(Items from a dataset)
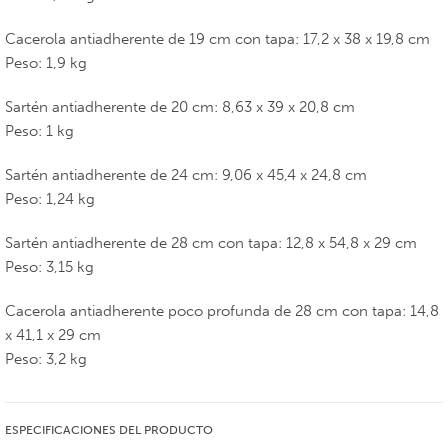
Cacerola antiadherente de 19 cm con tapa: 17,2 x 38 x 19,8 cm
Peso: 1,9 kg
Sartén antiadherente de 20 cm: 8,63 x 39 x 20,8 cm
Peso: 1 kg
Sartén antiadherente de 24 cm: 9,06 x 45,4 x 24,8 cm
Peso: 1,24 kg
Sartén antiadherente de 28 cm con tapa: 12,8 x 54,8 x 29 cm
Peso: 3,15 kg
Cacerola antiadherente poco profunda de 28 cm con tapa: 14,8
x 41,1 x 29 cm
Peso: 3,2 kg
ESPECIFICACIONES DEL PRODUCTO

→ REQUIRED WORK
Restate each of the entries above word for word and skip every image.

→ COMPLETED TASK
Cacerola antiadherente de 19 cm con tapa: 17,2 x 38 x 19,8 cm
Peso: 1,9 kg
Sartén antiadherente de 20 cm: 8,63 x 39 x 20,8 cm
Peso: 1 kg
Sartén antiadherente de 24 cm: 9,06 x 45,4 x 24,8 cm
Peso: 1,24 kg
Sartén antiadherente de 28 cm con tapa: 12,8 x 54,8 x 29 cm
Peso: 3,15 kg
Cacerola antiadherente poco profunda de 28 cm con tapa: 14,8
x 41,1 x 29 cm
Peso: 3,2 kg
ESPECIFICACIONES DEL PRODUCTO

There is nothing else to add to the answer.